La chica de la fruta
Cuando baja por la calle principal, la que lleva el nombre de un importante héroe de la revolución del 15, camino del mercado, con la cesta de frutas que le lleva a la Sra. Carmen los obreros que están arreglando la acera la visten de dulces piropos: guapa, bonita... y uno de ellos, el que parece el más joven se quita la gorra y le guiña un ojo. También los ojos de los empleados de banca que entran en sus respectivas sucursales siguen el leve movimiento de sus caderas sobre los adoquines. Incluso el policía que patrulla cada mañana a la misma hora esa misma calle en dirección contraria la saluda con una leve inclinación de cabeza y no le silba porque estáde servicio.
Ninguno de ellos conoce su nombre, algunos la llaman la chica de la fruta. Otros simplemente no la llaman y el joven obrero le ha buscado un nombre propio que a sus ojos le sienta como un guante: Estrella. Y por ese nombre la llama cada noche cuando con letra dubitativa y poco alfabetizada le escribe poemas balbuceantes.

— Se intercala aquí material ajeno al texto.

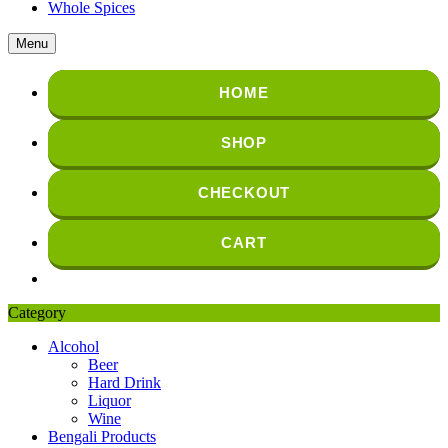
Whole Spices
Menu
HOME
SHOP
CHECKOUT
CART
Category
Alcohol
Beer
Hard Drink
Liquor
Wine
Bengali Products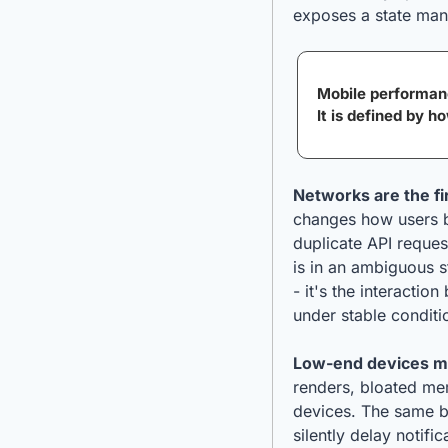
exposes a state man
Mobile performanc
It is defined by h
Networks are the fi
changes how users b
duplicate API reques
is in an ambiguous st
- it's the interacti
under stable conditi
Low-end devices m
renders, bloated me
devices. The same ba
silently delay notifi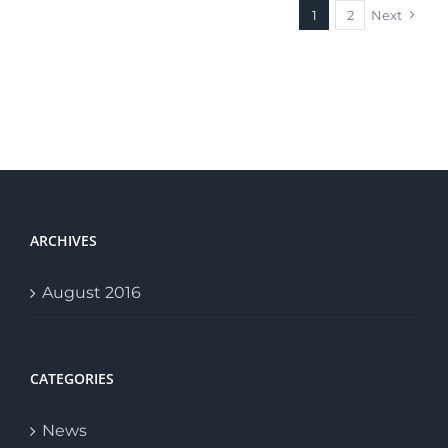
1
2
Next
ARCHIVES
August 2016
CATEGORIES
News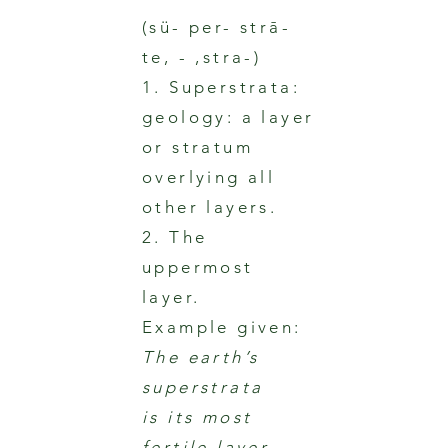
(sü- per- strā-
te, - ,stra-)
1. Superstrata:
geology: a layer
or stratum
overlying all
other layers.
2. The
uppermost
layer.
Example given:
The earth’s
superstrata
is its most
fertile layer.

Dos meses más tarde, una mañana de Octubre, no apareció. Tampoco surgió girando la esquina con la calle de la Concha ninguna de las siguientes mañanas, los empleados de banca ni siquiera notaron su falta; sí lo hizo el policía y el joven obrero aún no se ha podido quitar la tristeza de encima. Le preguntó a la Sra. Carmen sí sabía algo de aquella chica, ella sólo sabía su nombre y que no volvería nunca más. No importa, dijo él sin quedarse paraaveriguar cual era el nombre de Estrella que por supuesto no era Estrella. Así que se volvió a guardar las preguntas en los bolsillos del vaquero y continuo arreglando aceras y escribiéndole poemas a su Estrella.
Fue una lástima que no le hubiese preguntado por ella al único habitante de aquella calle que la había visto después de su repentina desaparición. Una tarde cuando volvía a casa en un barrio del extrarradio con su uniforme de policía en una bolsa necesitando un lavado a fondo la vio vestida con el limpio uniforme de la tienda de moda en la que estaba entrando y en la que trabajaba como dependienta. Sonrió y le deseó suerte en silencio, saludándola con una leve inclinación de cabeza.